O Rio de Janeiro continua lindo ou a realidade acabou por encurralar a beleza da cidade na ficção, na poesia ou na televisão? Que Rio de Janeiro é este: o da violência ou o da Baía da Guanabara?
Convidadas: Adriana Calcanhotto e Alexandra Lucas Coelho
Moderação: Tito Couto
18h00 – Mesa: “A Cidade que não dorme — Nova Iorque”
Nova Iorque é a cidade que mais gente conhece sem nunca lá ter ido. A sua presença no cinema faz dela um espaço verdadeiramente global. E como será na literatura?
Convidados: Isabel Lucas e João Tordo
Moderação: Hélder Gomes
12 Maio | 21h30 | Sr. de Matosinhos
Visita dos autores do LeV à Festa do Senhor de Matosinhos
12 Maio | 22h00 |Igreja do Bom Jesus de Matosinhos
Poesia Mal_dita
Sessão inusitada e súbita de poesia, por Isaque Ferreira e João Rios, na Romaria do Senhor de Matosinhos.
Convidados: Isaque Ferreira e João Rios
13 Maio | 11h00 | Biblioteca Municipal Florbela Espanca
Oficina de Escrita Criativa, com Filipa Melo
Com uma abordagem teórico-prática, esta oficina pretende dar a conhecer as principais técnicas, os elementos básicos e as convenções mais relevantes na criação de textos de literatura de viagem.
Inscrições: bmfe@cm-matosinhos.pt
Organizado em cooperação com o projeto CELA — Connecting Emerging Literary Artists, apoiado pelo programa Europa Criativa da União Europeia.
13 Maio | 15h00 | Galeria Municipal de Matosinhos
Mesa – “A Cidade Luz — Paris”
Foi porto de abrigo para milhares de portugueses durante a ditadura, entre eles muitos músicos e escritores. Qual é o encanto e a relação com as artes desta cidade? E por que razão há tão pouca literatura sobre os portugueses que foram viver para os seus subúrbios?
Convidados: Enric González e Tânia Ganho
Moderação: Maria João Costa
Nota : Sessão em línguas espanhola e portuguesa, com tradução em simultâneo.
13 Maio | 15h45 | Biblioteca Municipal Florbela Espanca
Visita guiada à exposição “Raízes”, com presença da autora
Convidada: Maria Beatitude
13 Maio | Galeria Municipal de Matosinhos
16h00 – Entrevista de Vida: Jonathan Coe
Vencedor do prémio Médicis e jurado do Man Booker Prize, Jonathan Coe é um dos autores ingleses que melhor mescla literatura e política. Com uma abordagem satírica e engajada, Coe é uma voz fundamental para melhor compreender o Reino Unido dos últimos 40 anos, das tensões do thatcherismo ao advento do Brexit.
Convidado: Jonathan Coe
Moderação: Hélder Gomes e Tito Couto
Nota: sessão em língua inglesa, com tradução simultânea.

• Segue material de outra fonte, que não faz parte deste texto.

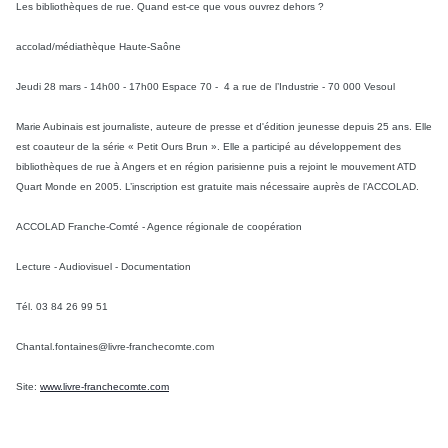
Les bibliothèques de rue. Quand est-ce que vous ouvrez dehors ?
accolad/médiathèque Haute-Saône
Jeudi 28 mars - 14h00 - 17h00 E
space 70 - 4 a rue de l’Industrie - 70 000 Vesoul
Marie Aubinais est journaliste, auteure de presse et d'édition jeunesse depuis 25 ans. Elle
est coauteur de la série « Petit Ours Brun ». Elle a participé au développement des
bibliothèques de rue à Angers et en région parisienne puis a rejoint le mouvement ATD
Quart Monde en 2005.
L’inscription est gratuite mais nécessaire auprès de l’ACCOLAD.
ACCOLAD Franche-Comté -
Agence régionale de coopération
Lecture - Audiovisuel - Documentation
Tél. 03 84 26 99 51
Chantal.fontaines@livre-franchecomte.com
Site:
www.livre-franchecomte.com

17h00 – Mesa: “As cidades literárias”
Haverá cidades mais literárias do que outras? Paris, Roma ou Nova Iorque são mais apelativas para os ficcionistas porquê? Serão as cidades a convocar a literatura ou os escritores a transformá-las em espaços literários?
Convidados: Francisco José Viegas e Sjón
Moderação: Filipa Melo
Nota: sessão em língua inglesa, com tradução simultânea.
18h00 – Mesa: “A Cidade Santa — Jerusalém”
É o espaço mais cobiçado do mundo, palco de guerras e disputas seculares. O qu e tem Jerusalém de tão especial para alimentar tanto conflito? Para lá das questões religiosas e políticas, o que fica por ver?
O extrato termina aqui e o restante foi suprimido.